[[ Record extracts, beginning ]]

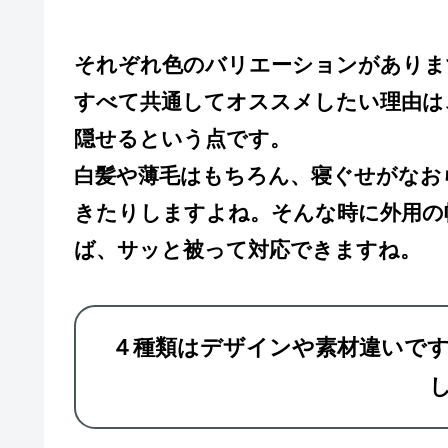
それぞれ色のバリエーションがありま
すべて共通してオススメしたい理由は
隠せるという点です。
白髪や薄毛はもちろん、寝ぐせがなお
きたりしますよね。そんな時に外用の
ば、サッと被って対応できますね。
４種類はデザインや素材違いで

[[ Record extracts, end ]]

■ Task
Print the entries above exactly, taking out only the pictures.

■ Output for this exercise
それぞれ色のバリエーションがありま
すべて共通してオススメしたい理由は
隠せるという点です。
白髪や薄毛はもちろん、寝ぐせがなお
きたりしますよね。そんな時に外用の
ば、サッと被って対応できますね。
４種類はデザインや素材違いで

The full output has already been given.